Monday, April 21, 2014

Trust Without Borders

I remember chatting with a friend last year as she was applying to Ph.D. programs. She said, "We won't know whether we're moving or not until next March because that's when schools make offers." I thought-- probably out loud, actually-- "poor thing. I can't imagine waiting until March to know what I'll be doing after graduation!" Well, in an ironic turn of events, today is April 20th and my friend's plans are solidified, while I am still weeks (maybe months!) away from knowing what comes next. 
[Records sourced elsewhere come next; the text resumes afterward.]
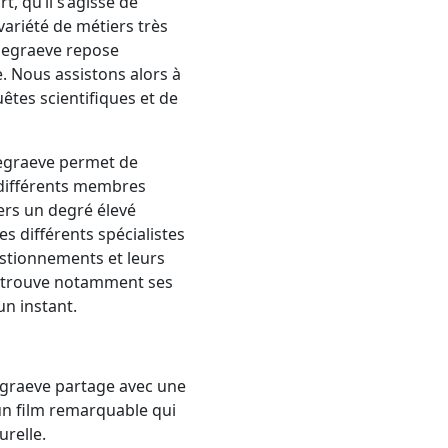
, qu’il s’agisse de
ariété de métiers très
Degraeve repose
. Nous assistons alors à
êtes scientifiques et de
 Degraeve permet de
 différents membres
ers un degré élevé
es différents spécialistes
estionnements et leurs
ui trouve notamment ses
un instant.
Degraeve partage avec une
e un film remarquable qui
turelle.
Graduation is now less than a month away, so I know an end is coming; I know "goodbyes" are in order, and transition is on the horizon. I just can't see past the rising sun yet to know what's ahead. In the last few weeks, I've been listening to a certain song over and over. The first few lines go like this:

You call me out upon the waters
The great unknown, where feet may fall 
And there I find you in the mystery
In oceans deep, my faith will stand

It's been a comforting validation of my feelings-- "Lord you're leading me forward, but where? When?" And also a beautiful reminder that it's in the seasons of unknowing that we most learn how to rely on God. Because as much as I want to plan, to wrap my mind around the future, to get things in order and conceptualize the next few months, I can't. Which means the only place left to look in the gathering mist is at Him: 

And I will call upon Your name
And keep my eyes above the waves
When oceans rise my soul will rest in Your embrace
I am Yours, and You are mine. 

I want so badly to be able to look to the next job, the next city (and the plentiful housing opportunities there!) the moving plans, the summer calendar; but at least up to this point the Lord has blocked those things from my view. And as much as it has frustrated me, it has also blessed me because it has forced me to contemplate the reality that whatever job comes my way is not my ultimate hope. Whatever bright new city or white picket fence we soon call home is not where my heart can truly be at rest. It is only in Him. 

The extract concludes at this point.